Bring together all lines of the material below that contain the string "Valentin".
::::::
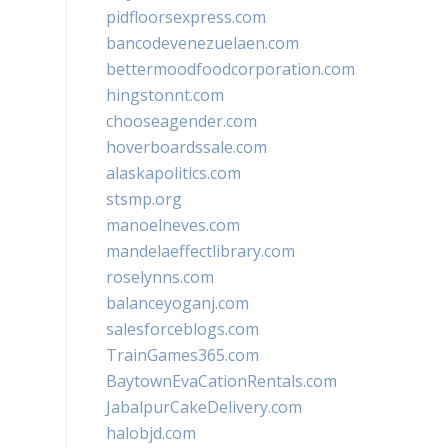
pidfloorsexpress.com
bancodevenezuelaen.com
bettermoodfoodcorporation.com
hingstonnt.com
chooseagender.com
hoverboardssale.com
alaskapolitics.com
stsmp.org
manoelneves.com
mandelaeffectlibrary.com
roselynns.com
balanceyoganj.com
salesforceblogs.com
TrainGames365.com
BaytownEvaCationRentals.com
JabalpurCakeDelivery.com
halobjd.com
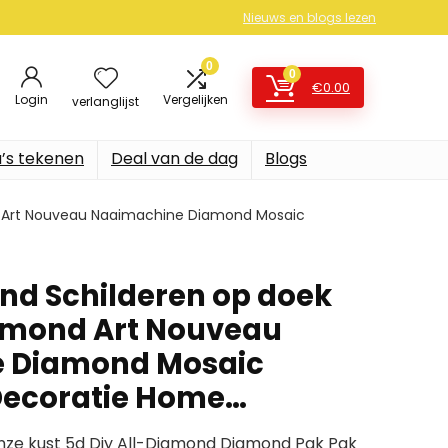
Nieuws en blogs lezen
0
0
€
0.00
Login
Vergelijken
verlanglijst
’s tekenen
Deal van de dag
Blogs
d Art Nouveau Naaimachine Diamond Mosaic
nd Schilderen op doek
amond Art Nouveau
 Diamond Mosaic
Decoratie Home…
nze kust 5d Diy All-Diamond Diamond Pak Pak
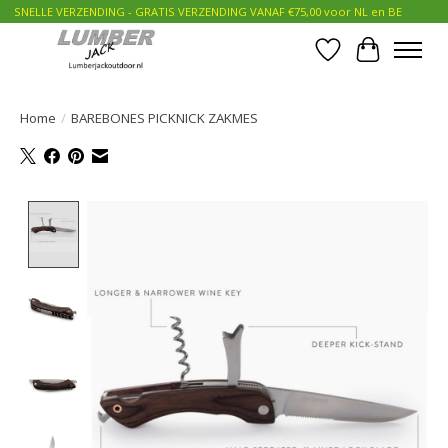
SNELLE VERZENDING - GRATIS VERZENDING VANAF €75,00 voor NL en BE
Verlanglijst
Winkelwa
Home
/
BAREBONES PICKNICK ZAKMES
Product image slideshow Items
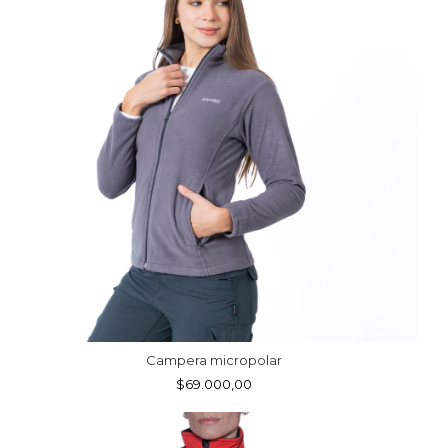
Campera micropolar
$69.000,00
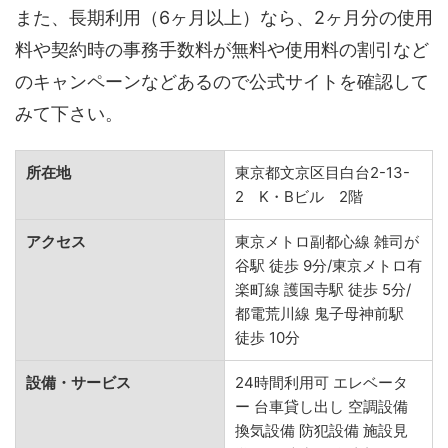
また、長期利用（6ヶ月以上）なら、2ヶ月分の使用
料や契約時の事務手数料が無料や使用料の割引など
のキャンペーンなどあるので公式サイトを確認して
みて下さい。
所在地
東京都文京区目白台2-13-
2 K・Bビル 2階
アクセス
東京メトロ副都心線 雑司が
谷駅 徒歩 9分/東京メトロ有
楽町線 護国寺駅 徒歩 5分/
都電荒川線 鬼子母神前駅
徒歩 10分
設備・サービス
24時間利用可 エレベータ
ー 台車貸し出し 空調設備
換気設備 防犯設備 施設見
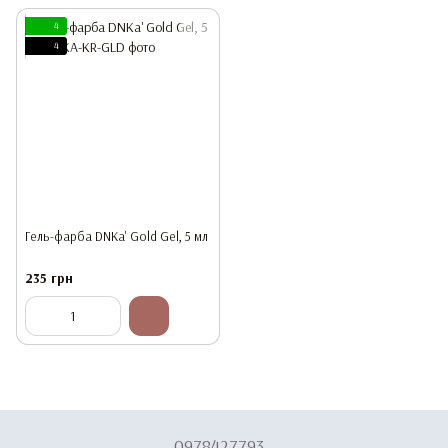
4
4
Гель-фарба DNKa' Gold Gel, 5 мл
235 грн
0978427793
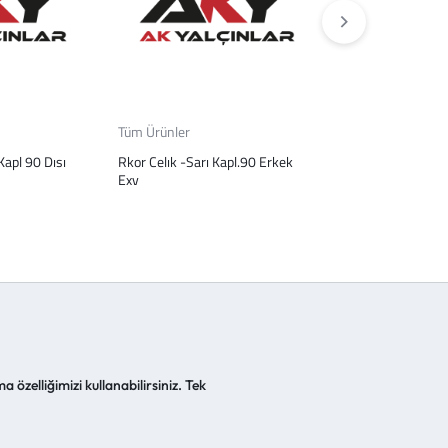
Tüm Ürünler
Tüm Ürünler
Kapl 90 Dısı
Rkor Celık -Sarı Kapl.90 Erkek
Rekor
Exv
a özelliğimizi kullanabilirsiniz. Tek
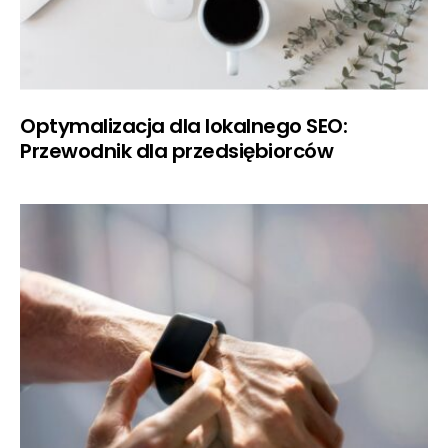
Optymalizacja dla lokalnego SEO:
Przewodnik dla przedsiębiorców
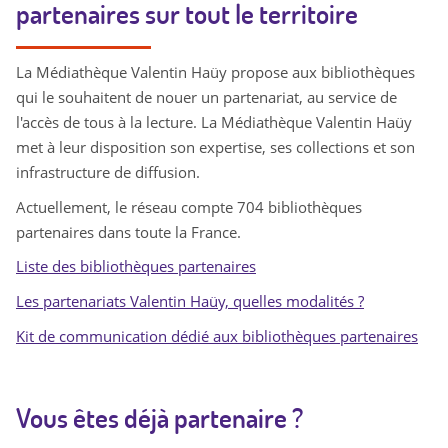
partenaires sur tout le territoire
La Médiathèque Valentin Haüy propose aux bibliothèques
qui le souhaitent de nouer un partenariat, au service de
l'accès de tous à la lecture. La Médiathèque Valentin Haüy
met à leur disposition son expertise, ses collections et son
infrastructure de diffusion.
Actuellement, le réseau compte 704 bibliothèques
partenaires dans toute la France.
Liste des bibliothèques partenaires
Les partenariats Valentin Haüy, quelles modalités ?
Kit de communication dédié aux bibliothèques partenaires
Vous êtes déjà partenaire ?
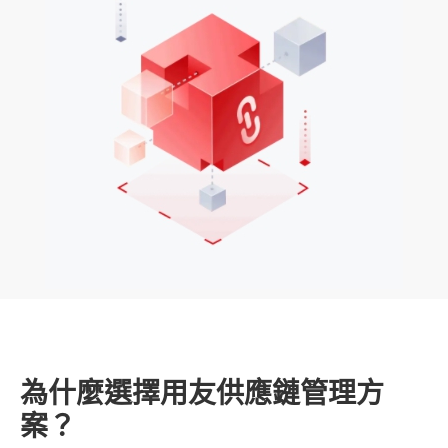
為什麼選擇用友供應鏈管理方
案？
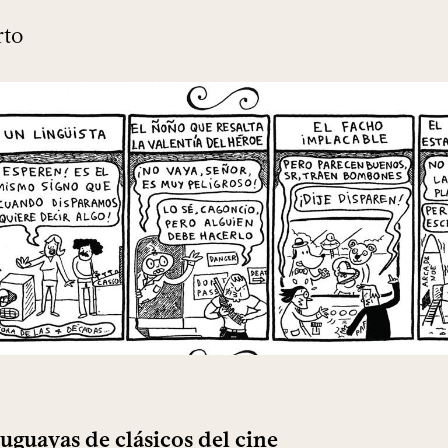
rto
uguayas de clásicos del cine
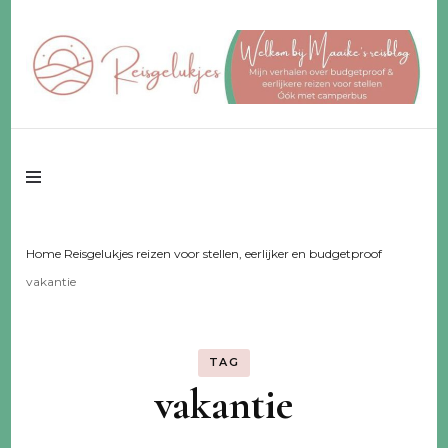
Reisgeluk voor 2 ♥️ eerlijker ♥️ voor een fijn budget
Reisgelukjes –
reisblog
Home Reisgelukjes reizen voor stellen, eerlijker en budgetproof
vakantie
TAG
vakantie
::::::
» **EXERCISE RESULT**:
La Médiathèque Valentin Haüy propose aux bibliothèques
l'accès de tous à la lecture. La Médiathèque Valentin Haüy
Les partenariats Valentin Haüy, quelles modalités ?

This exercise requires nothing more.